(EXERCISE DATA)

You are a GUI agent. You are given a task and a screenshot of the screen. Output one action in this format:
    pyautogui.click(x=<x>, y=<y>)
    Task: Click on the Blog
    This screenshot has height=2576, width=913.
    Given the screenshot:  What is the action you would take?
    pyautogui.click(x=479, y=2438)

(End EXERCISE DATA)

■ TASK PROMPT ■
Each of the records shown above needs to be repeated exactly.

■ REPLY ■
You are a GUI agent. You are given a task and a screenshot of the screen. Output one action in this format:
    pyautogui.click(x=<x>, y=<y>)
    Task: Click on the Blog
    This screenshot has height=2576, width=913.
    Given the screenshot:  What is the action you would take?
    pyautogui.click(x=479, y=2438)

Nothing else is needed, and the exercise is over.